Pitfalls and problems in the credit card world are nothing new. For example, in addition to new late-payment fees as high as $39, credit card companies may also penalize you for paying other bills late. Via "universal default," credit card issuers could raise your interest rate to 25% or more if you're late paying bills to other parties -- including library fines, in some cases.

With the spending-happy holiday season just behind us, it's a good idea to keep these credit card dangers in mind. Paying just three credit card bills late -- even by a day -- could cost you $117 in fees. Those late payments could also double your interest rate; if you're carrying $8,000 in revolving debt, your annual interest expense will soar from $1,200 to $2,400.

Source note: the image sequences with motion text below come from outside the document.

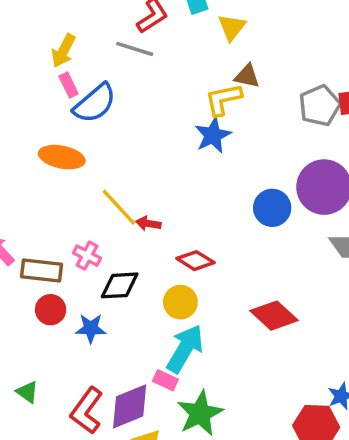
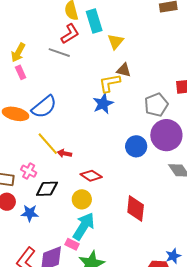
blue semicircle: (95, 103) -> (44, 107), moved
gray pentagon: (320, 106) -> (156, 105), moved
red diamond: (274, 316) -> (136, 209), turned 52

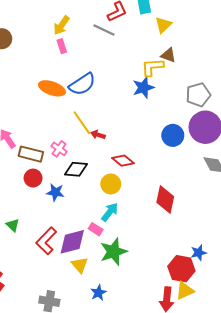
cyan arrow: (84, 226) -> (110, 212), size x0.7

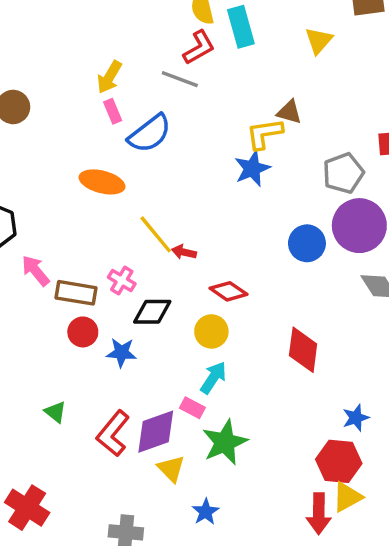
yellow triangle: (163, 25) -> (319, 40), moved
blue semicircle: (82, 84) -> (150, 134), moved
blue star: (199, 253) -> (356, 418), moved

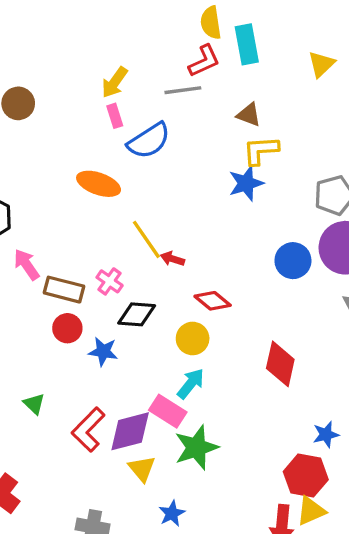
gray line: (180, 79) -> (183, 90), turned -33
brown triangle: (289, 112) -> (249, 115), moved
pink rectangle: (192, 408) -> (168, 411), size x1.5

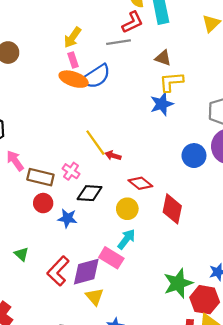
orange ellipse: (99, 184) -> (74, 79), moved
red diamond: (280, 364) -> (172, 209), moved
green star: (196, 447) -> (178, 283), moved

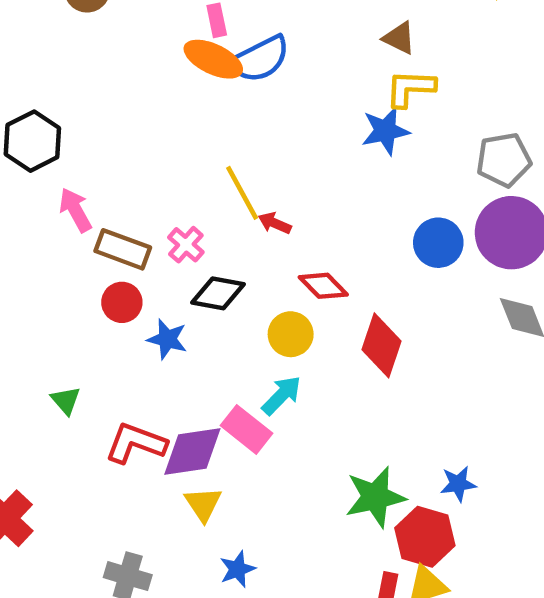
red L-shape: (58, 271) -> (136, 443), turned 60

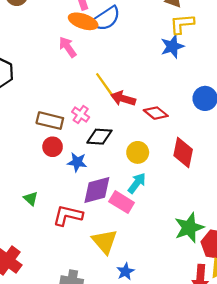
pink arrow: (75, 210) -> (68, 47), moved
red arrow: (275, 223) -> (123, 99), size x1.5
red diamond: (323, 286) -> (156, 113), moved
purple diamond: (192, 452) -> (97, 190), moved
yellow triangle: (203, 504) -> (105, 241), size x1.4

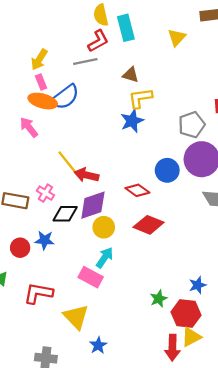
red diamond: (156, 113) -> (137, 190), moved
red circle: (53, 147) -> (20, 248), moved
red diamond: (183, 152) -> (149, 225), turned -76
purple diamond: (97, 190) -> (93, 205), moved
green star: (189, 228) -> (159, 299), size x0.6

Fortunately, some card issuers are changing their ways for the better. JPMorgan Chase (NYSE: JPM) and Citigroup (NYSE: C) are among the banks discontinuing their use of universal default.

What to do
If I've got you scared now, take a deep breath. It's probably not too late to spare yourself from extra expenses. Make sure you get those bills paid on time, even if you have to raid your emergency fund to do so. (Don't dip into your retirement funds, though -- the penalties might ultimately be greater than credit card costs.) Ratchet down your current spending immediately, too, so that you'll have more money with which to pay your bills.

In addition, consider using cards that require you to pay their balance in full each month, such as certain cards from American Express (NYSE: AXP). And for next year's bills, consider socking away a little sum each month beginning now. That way, you'll be able to cover tomorrow's bills well in advance.